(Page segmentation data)
==*==

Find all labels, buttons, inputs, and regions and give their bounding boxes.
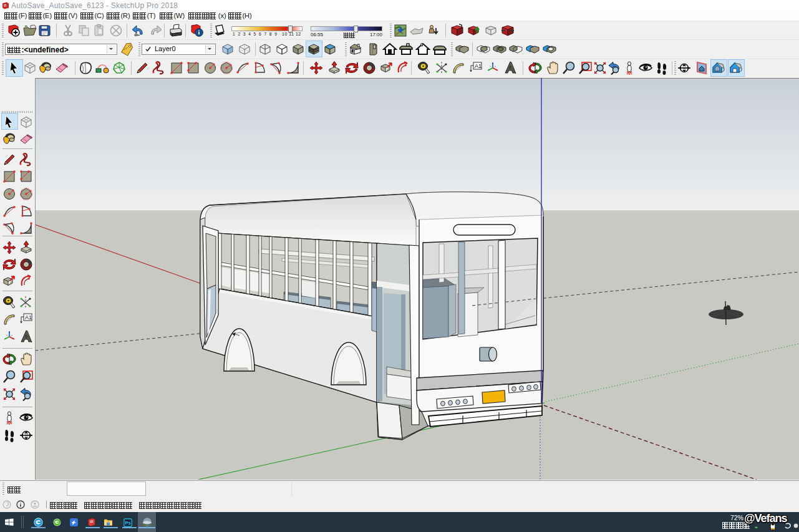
svg-text:Ps: Ps xyxy=(125,520,130,526)
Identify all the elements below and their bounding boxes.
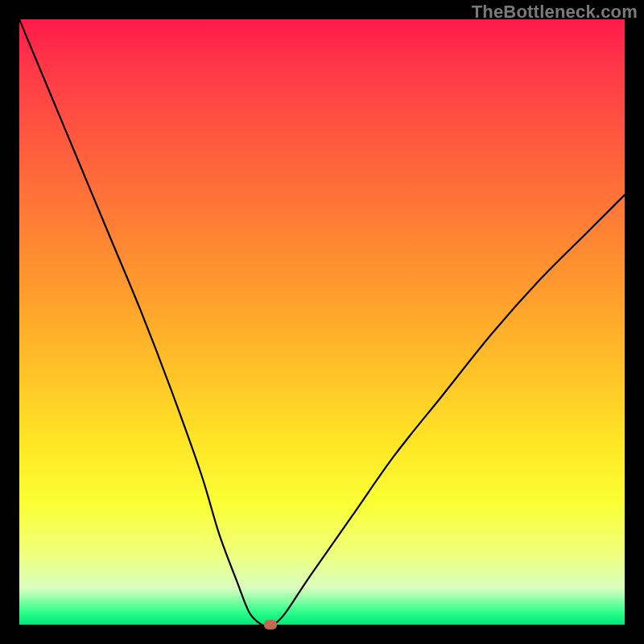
- minimum-marker: [264, 620, 277, 630]
- chart-frame: TheBottleneck.com: [0, 0, 644, 644]
- plot-area: [19, 19, 625, 625]
- bottleneck-curve: [19, 19, 625, 625]
- curve-layer: [19, 19, 625, 625]
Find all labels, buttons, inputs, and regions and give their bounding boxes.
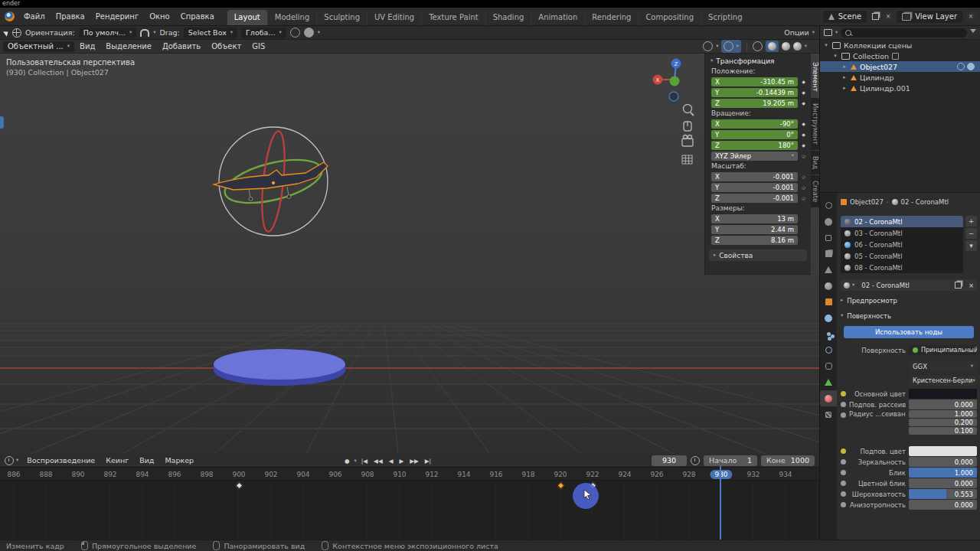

==*==

__Work order__. Output the entries verbatim, skipping images.

__Solved problem__.
Find all labels, buttons, inputs, and regions and give their bounding boxes.
svg-text:Ps: Ps xyxy=(125,520,130,526)
Identify all the elements below and their bounding boxes.
- minimum-marker: [264, 620, 277, 630]
- chart-frame: TheBottleneck.com: [0, 0, 644, 644]
- plot-area: [19, 19, 625, 625]
- bottleneck-curve: [19, 19, 625, 625]
- curve-layer: [19, 19, 625, 625]
Find all labels, buttons, inputs, and regions and give their bounding boxes.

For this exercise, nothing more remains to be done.